Matthew McCullum era marino en un barco portugués que hacía la ruta de África, desde Cabo Verde a Lisboa, trasladando esclavos negros. Una tormenta encalló la nave y murieron muchos de los que en ella iban. Matthew siempre fue un joven con recursos y muy buen nadador. En medio de la zozobra, tuvo tiempo de coger una caja llena de oro y buceó sin esfuerzo hasta la costa. Hizo caso omiso de los gritos de socorro de sus compañeros y escondiéndose de todos inició a pie un largo camino que le llevó varias semanas completar hasta el puerto de Palos, nombre que conocía por la gesta de Cristóbal Colón. Había escuchado que en esa tierra había posibilidades, esperaba encontrar un futuro mejor

que cuidador de un barco negrero. Estaba harto de pobres diablos que vomitaban, se quejaban y se morían delante de sus narices en las duras travesías que los llevaban hasta Lisboa. Tenía ganas de irse de Portugal, no le gustaban los portugueses. Su barco hacía una y otra vez la travesía que unía las Islas de Cabo Verde, donde se concentraba el mayor mercado de esclavos, con Lisboa. En las islas los grandes señores del tráfico de seres humanos compraban la mercancía y después la distribuían por todo Occidente. Los esclavos eran para el servicio doméstico; por eso, intentaban que su estado físico no estuviera muy deteriorado. Muchas veces los negros intentaban protestar, escaparse, rebelarse y la labor de Matthew era que no lo consiguieran. A pesar de estar atados, con collares en cuello y piernas, tenían tanta fuerza que cuando se ponían violentos era complicado tranquilizarlos. Las travesías eran muy duras. Pasaban semanas encerrados, enjaulados en las bodegas de los barcos, sin apenas comida ni agua.

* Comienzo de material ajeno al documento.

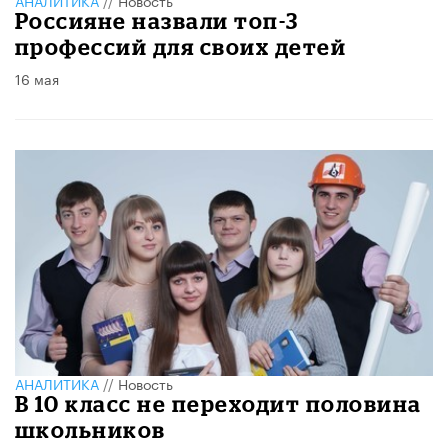
Россияне назвали топ-3
профессий для своих детей
16 мая
АНАЛИТИКА
//
Новость
В 10 класс не переходит половина
школьников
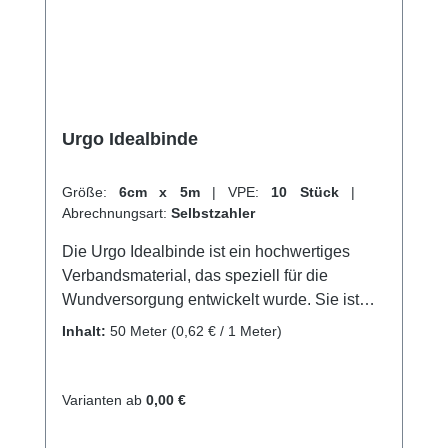
Urgo Idealbinde
Größe:
6cm x 5m
|
VPE:
10 Stück
|
Abrechnungsart:
Selbstzahler
Die Urgo Idealbinde ist ein hochwertiges
Verbandsmaterial, das speziell für die
Wundversorgung entwickelt wurde. Sie ist
besonders haftvermögen und sorgt für eine
Inhalt:
50 Meter
(0,62 € / 1 Meter)
schnelle und effektive Heilung von
Verletzungen. Durch ihre
Wasserdurchlässigkeit und Atmungsaktivität
Varianten ab
0,00 €
ist sie ideal für die Anwendung an Stellen mit
viel Feuchtigkeit und Hitze.Die Binde ist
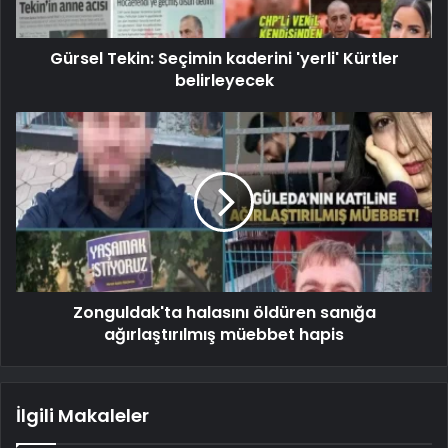
Gürsel Tekin: Seçimin kaderini 'yerli' Kürtler
belirleyecek
Zonguldak'ta halasını öldüren sanığa
ağırlaştırılmış müebbet hapis
İlgili Makaleler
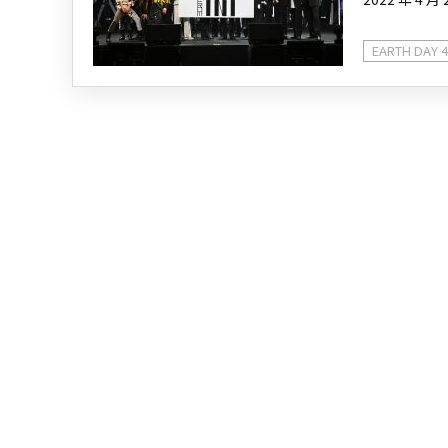
EARTH DAY 4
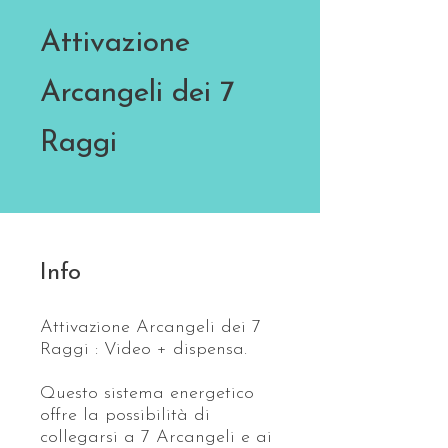
Attivazione
Arcangeli dei 7
Raggi
Info
Attivazione Arcangeli dei 7
Raggi : Video + dispensa.
Questo sistema energetico
offre la possibilità di
collegarsi a 7 Arcangeli e ai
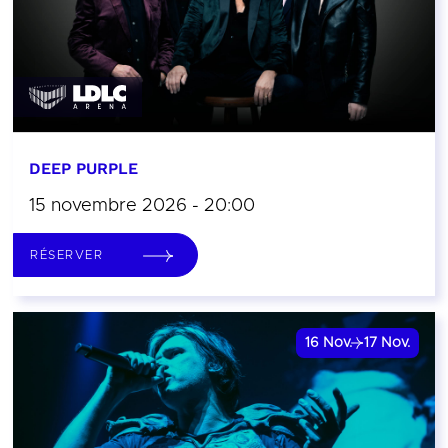
DEEP PURPLE
15 novembre 2026 - 20:00
RÉSERVER
16
Nov.
17
Nov.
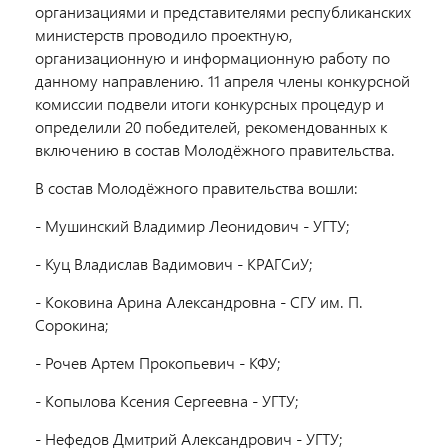
организациями и представителями республиканских
министерств проводило проектную,
организационную и информационную работу по
данному направлению. 11 апреля члены конкурсной
комиссии подвели итоги конкурсных процедур и
определили 20 победителей, рекомендованных к
включению в состав Молодёжного правительства.
В состав Молодёжного правительства вошли:
- Мушинский Владимир Леонидович - УГТУ;
- Куц Владислав Вадимович - КРАГСиУ;
- Коковина Арина Александровна - СГУ им. П.
Сорокина;
- Рочев Артем Прокопьевич - КФУ;
- Копылова Ксения Сергеевна - УГТУ;
- Нефедов Дмитрий Александрович - УГТУ;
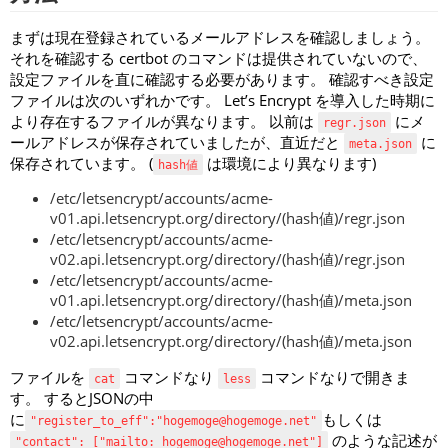
まずは現在登録されているメールアドレスを確認しましょう。
それを確認する certbot のコマンドは提供されていないので、
設定ファイルを直に確認する必要があります。 確認すべき設定
ファイルは次のいずれかです。 Let’s Encrypt を導入した時期に
より存在するファイルが異なります。 以前は
にメ
regr.json
ールアドレスが保存されていましたが、直近だと
に
meta.json
保存されています。 (
は環境により異なります)
hash値
/etc/letsencrypt/accounts/acme-
v01.api.letsencrypt.org/directory/(hash値)/regr.json
/etc/letsencrypt/accounts/acme-
v02.api.letsencrypt.org/directory/(hash値)/regr.json
/etc/letsencrypt/accounts/acme-
v01.api.letsencrypt.org/directory/(hash値)/meta.json
/etc/letsencrypt/accounts/acme-
v02.api.letsencrypt.org/directory/(hash値)/meta.json
ファイルを
コマンドなり
コマンドなりで開きま
cat
less
す。 するとJSONの中
に
もしくは
"register_to_eff":"hogemoge@hogemoge.net"
のような記述が
"contact": ["mailto: hogemoge@hogemoge.net"]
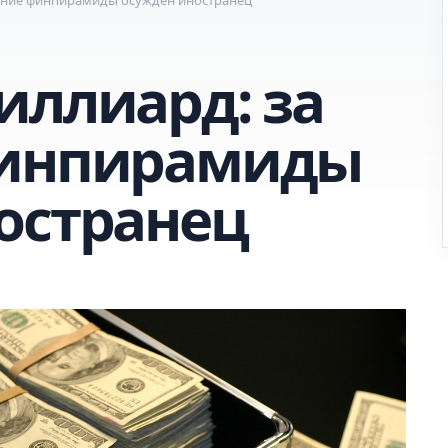
иллиард: за
финпирамиды
остранец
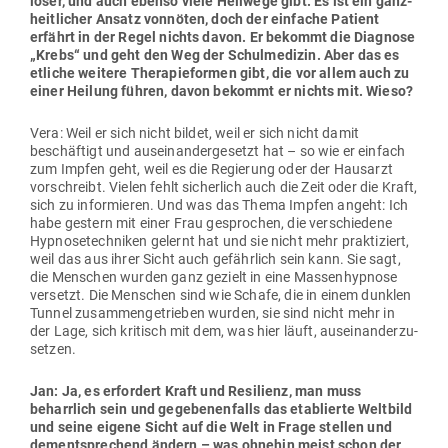
löser, und auch ebenso viele Heilwege gibt. Es ist ein ganz­
heit­licher Ansatz von­nöten, doch der ein­fache Patient
erfährt in der Regel nichts davon. Er bekommt die Dia­gnose
„Krebs“ und geht den Weg der Schul­me­dizin. Aber das es
etliche weitere The­ra­pie­formen gibt, die vor allem auch zu
einer Heilung führen, davon bekommt er nichts mit. Wieso?
Vera: Weil er sich nicht bildet, weil er sich nicht damit
beschäftigt und aus­ein­an­der­ge­setzt hat – so wie er einfach
zum Impfen geht, weil es die Regierung oder der Hausarzt
vor­schreibt. Vielen fehlt sicherlich auch die Zeit oder die Kraft,
sich zu infor­mieren. Und was das Thema Impfen angeht: Ich
habe gestern mit einer Frau gesprochen, die ver­schiedene
Hyp­no­se­tech­niken gelernt hat und sie nicht mehr prak­ti­ziert,
weil das aus ihrer Sicht auch gefährlich sein kann. Sie sagt,
die Men­schen wurden ganz gezielt in eine Mas­sen­hypnose
ver­setzt. Die Men­schen sind wie Schafe, die in einem dunklen
Tunnel zusam­men­ge­trieben wurden, sie sind nicht mehr in
der Lage, sich kri­tisch mit dem, was hier läuft, aus­ein­an­der­zu­
setzen.
Jan: Ja, es erfordert Kraft und Resi­lienz, man muss
beharrlich sein und gege­be­nen­falls das eta­blierte Weltbild
und seine eigene Sicht auf die Welt in Frage stellen und
dem­entspre­chend ändern – was ohnehin meist schon der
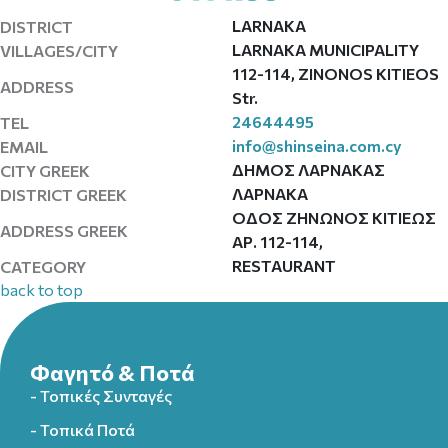
LARNAKA
DISTRICT
LARNAKA MUNICIPALITY
VILLAGES/CITY
112-114, ZINONOS KITIEOS
ADDRESS
Str.
24644495
TEL
info@shinseina.com.cy
EMAIL
ΔΗΜΟΣ ΛΑΡΝΑΚΑΣ
CITY GREEK
ΛΑΡΝΑΚΑ
DISTRICT GREEK
ΟΔΟΣ ΖΗΝΩΝΟΣ ΚΙΤΙΕΩΣ
ADDRESS GREEK
ΑΡ. 112-114,
RESTAURANT
CATEGORY
back to top
Φαγητό & Ποτά
- Τοπικές Συνταγές
- Τοπικά Ποτά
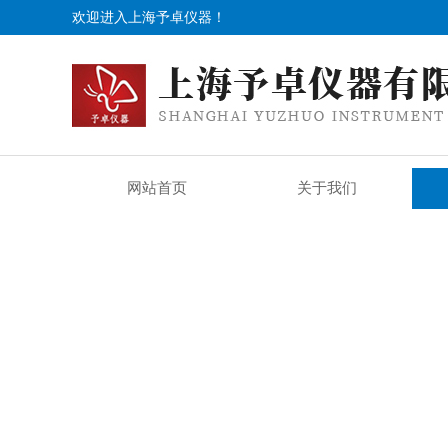
欢迎进入上海予卓仪器！
网站首页
关于我们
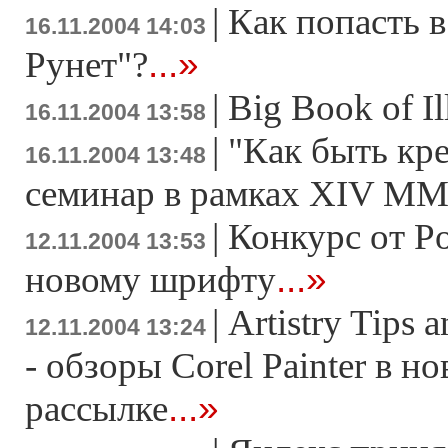
|
Как попасть 
16.11.2004 14:03
...»
Рунет"?
|
Big Book of Il
16.11.2004 13:58
|
"Как быть кр
16.11.2004 13:48
семинар в рамках XIV М
|
Конкурс от Po
12.11.2004 13:53
...»
новому шрифту
|
Artistry Tips 
12.11.2004 13:24
- обзоры Corel Painter в н
...»
рассылке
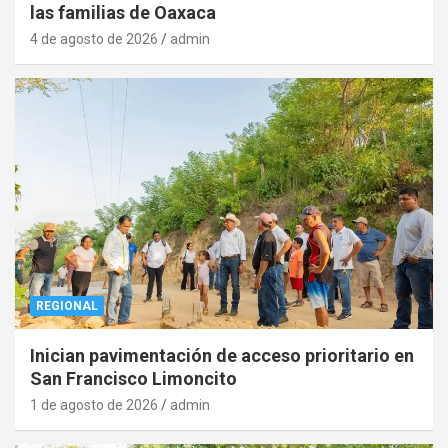
las familias de Oaxaca
4 de agosto de 2026
admin
REGIONAL
Inician pavimentación de acceso prioritario en
San Francisco Limoncito
1 de agosto de 2026
admin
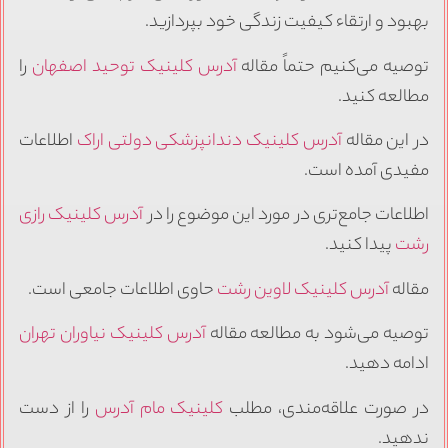
بهبود و ارتقاء کیفیت زندگی خود بپردازید.
توصیه می‌کنیم حتماً مقاله
آدرس کلینیک توحید اصفهان
را
مطالعه کنید.
در این مقاله
آدرس کلینیک دندانپزشکی دولتی اراک
اطلاعات
مفیدی آمده است.
اطلاعات جامع‌تری در مورد این موضوع را در
آدرس کلینیک رازی
رشت
پیدا کنید.
مقاله
آدرس کلینیک لاوین رشت
حاوی اطلاعات جامعی است.
توصیه می‌شود به مطالعه مقاله
آدرس کلینیک نیاوران تهران
ادامه دهید.
در صورت علاقه‌مندی، مطلب
کلینیک مام آدرس
را از دست
ندهید.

En fin, que ya le habían roto un brazo, la nariz y casi pierde una pierna por una herida que se le infectó. Era muy joven para morir a manos de cualquier apestoso negro. Quería prosperar, casarse y montar un negocio. Nada de esclavos. No quería volver a ver ninguno. Si seguía con los portugueses, sabía el final que le esperaba; un día, alguna de esas fieras lo mataría, le aplastaría la cabeza en el suelo de la bodega, un charco de sangre que sus compañeros limpiarían con pocas ganas y riéndose de él. ¡Pobre diablo muerto!

Sus esperanzas estaban puestas en una caja que el capitán tenía en su camarote. Una caja llena de oro. Había soñado muchas noches con robarla. Era de madera, vieja y agrietada, el oro estaba en su interior. Eran los ahorros acumulados en toda su larga vida como capitán. La mayor parte de su salario se lo gastaba en vino y putas en cuanto tomaba tierra en Lisboa; pero una parte la guardaba para cuando decidiera hacer su último viaje. El hombre contaba a quien quisiera oírlo, en esas largas noches en alta mar, que, cuando llegara el momento, iba a comprarse una granja y pasaría su vejez lejos, lo más lejos posible del mar. Guardaba la caja bajo unos tablones de su camarote y para que no pudieran abrirlos con facilidad tenía encima la pesada mesa donde escribía el diario de abordo. Matthew lo vio un día mover la mesa y contar el dinero. Desde ese momento, sabía que lo iba a robar.